Information shown —
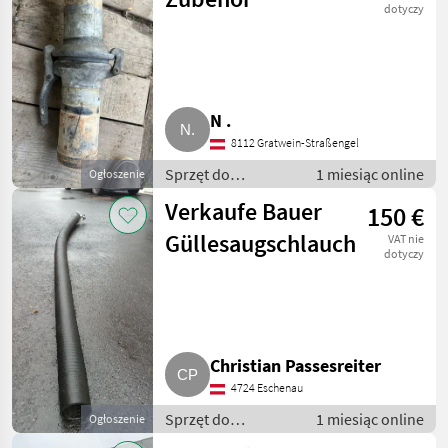
dotyczy
N .
8112 Gratwein-Straßengel
Sprzęt do
1 miesiąc online
Ogłoszenie
nawożenia i
Verkaufe Bauer
150 €
nawadniania / Wąż
- do gnojowicy
Güllesaugschlauch
VAT nie
dotyczy
Christian Passesreiter
4724 Eschenau
Sprzęt do
1 miesiąc online
Ogłoszenie
nawożenia i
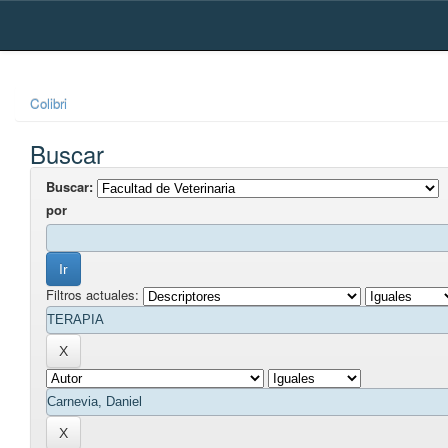
Skip
navigation
Colibri
Buscar
Buscar:
por
Filtros actuales:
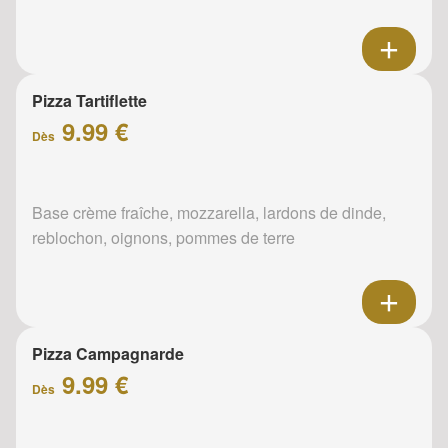
Pizza Tartiflette
9.99 €
Dès
Base crème fraîche, mozzarella, lardons de dinde,
reblochon, oignons, pommes de terre
Pizza Campagnarde
9.99 €
Dès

Exercise requirements — In the copy, include every line of the entries above exactly and none of the pictures.

Answer area —
dotyczy
N .
8112 Gratwein-Straßengel
Sprzęt do
1 miesiąc online
Ogłoszenie
nawożenia i
Verkaufe Bauer
150 €
nawadniania / Wąż
- do gnojowicy
Güllesaugschlauch
VAT nie
dotyczy
Christian Passesreiter
4724 Eschenau
Sprzęt do
1 miesiąc online
Ogłoszenie
nawożenia i
Skip
navigation
Colibri
Buscar
Buscar:
por
Filtros actuales:
Pizza Tartiflette
9.99 €
Dès
Base crème fraîche, mozzarella, lardons de dinde,
reblochon, oignons, pommes de terre
Pizza Campagnarde
9.99 €
Dès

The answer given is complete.